We want your stars and thumbs! Do you see something on our site that you’ve read, viewed or listened to? If so, we want your opinion. Your thoughts and ideas are important to us and to our website users. Plus, they’re fun to read!
Way back when, we’d watch TV every week to see Siskel and Ebert match wits and thumbs as they critiqued current film offerings. They would summarize with “two thumbs up” if they both loved a film. Often as not, they disagreed – both civilly and passionately – with one thumb up and one thumb down. So where does all this thumb business come from anyway?
This is your librarian speaking, so you are going to find out. Webster’s Dictionary says simply thumbs-down was first documented in usage around 1889 as a gesture of rejection, disapproval or condemnation. Thumbs-up is a gesture of approval or encouragement dating back in usage to around 1922. It took 33 years for the old folks to see the bright side.
Wikipedia – the born-digital equivalent of the Encyclopedia Britannica, the World Almanac and every goofy theory you ever heard all rolled into one – shows us an actual picture of a thumbs up and delves into a discussion of “opposable thumbs”. The theory may be that our progenitors were just happy they had thumbs – so thumbs up to that!
And that raises another question – did Siskel and Ebert really trademark “two thumbs up”? According to Wikipedia, the phrase was trademarked in 1989 to protect it from fraudulent use.
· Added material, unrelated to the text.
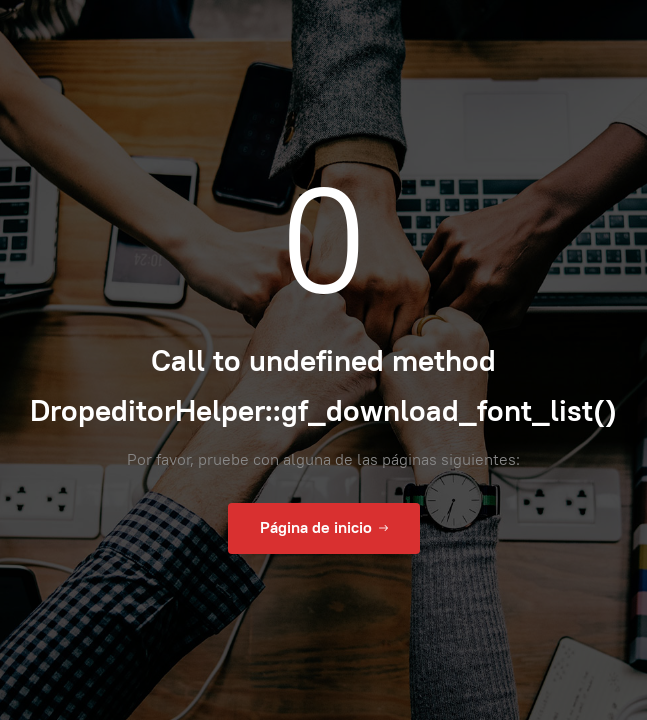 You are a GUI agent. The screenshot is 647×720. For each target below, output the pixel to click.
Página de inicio (324, 528)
Ok – so all we really want is your humble opinion about books, CD books and DVDs in the library. We think people’s rating are interesting and helpful and that you will too! And so as not to infringe or fraudulently misuse “thumbs up,” we give you the opportunity to rate in stars instead. The more stars the better. Set your own standard. Find something you love or hate or even feel middling about and dole out those stars. The magic comes from a built in database that will average the stars based on the number of raters and the number of stars. Just hover over the stars by each title and click. You get one rating per item so that the results won’t be skewed.
If clicking stars doesn’t come close to expressing your opinion, you have the option of getting your other fingers in gear and typing a short comment. Your words let everyone know how you really feel! Your comments will be reviewed and shared for all to see… and rate… and comment on. It’s the Web 2.0 way.